** Exercise prompt **
Repeat the records verbatim and leave the pictures out of your copy.

┄┄┄┄┄┄

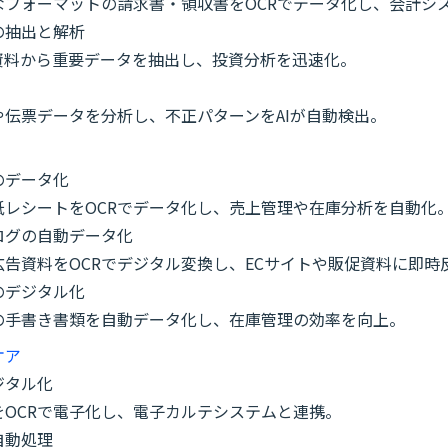
なフォーマットの請求書・領収書をOCRでデータ化し、会計シ
の抽出と解析
R資料から重要データを抽出し、投資分析を迅速化。
や伝票データを分析し、不正パターンをAIが自動検出。
のデータ化
紙レシートをOCRでデータ化し、売上管理や在庫分析を自動化
ログの自動データ化
告資料をOCRでデジタル変換し、ECサイトや販促資料に即時
のデジタル化
の手書き書類を自動データ化し、在庫管理の効率を向上。
ケア
ジタル化
をOCRで電子化し、電子カルテシステムと連携。
自動処理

┄┄┄┄┄┄

** Response below **
なフォーマットの請求書・領収書をOCRでデータ化し、会計シ
の抽出と解析
R資料から重要データを抽出し、投資分析を迅速化。
や伝票データを分析し、不正パターンをAIが自動検出。
のデータ化
紙レシートをOCRでデータ化し、売上管理や在庫分析を自動化
ログの自動データ化
告資料をOCRでデジタル変換し、ECサイトや販促資料に即時
のデジタル化
の手書き書類を自動データ化し、在庫管理の効率を向上。
ケア
ジタル化
をOCRで電子化し、電子カルテシステムと連携。
自動処理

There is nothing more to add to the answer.